WORK REQUEST - Your task is to retype each line of the data below exactly.

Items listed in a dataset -
***
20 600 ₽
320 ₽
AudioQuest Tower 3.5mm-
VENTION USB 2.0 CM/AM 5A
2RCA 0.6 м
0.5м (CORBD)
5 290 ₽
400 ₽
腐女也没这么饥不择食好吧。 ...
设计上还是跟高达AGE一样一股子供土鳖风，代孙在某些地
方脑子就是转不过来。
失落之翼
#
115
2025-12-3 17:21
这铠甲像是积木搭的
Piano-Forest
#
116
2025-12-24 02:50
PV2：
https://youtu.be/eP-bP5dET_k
***
SOLUTION FOR THIS EXERCISE -
20 600 ₽
320 ₽
AudioQuest Tower 3.5mm-
VENTION USB 2.0 CM/AM 5A
2RCA 0.6 м
0.5м (CORBD)
5 290 ₽
400 ₽
腐女也没这么饥不择食好吧。 ...
设计上还是跟高达AGE一样一股子供土鳖风，代孙在某些地
方脑子就是转不过来。
失落之翼
#
115
2025-12-3 17:21
这铠甲像是积木搭的
Piano-Forest
#
116
2025-12-24 02:50
PV2：
https://youtu.be/eP-bP5dET_k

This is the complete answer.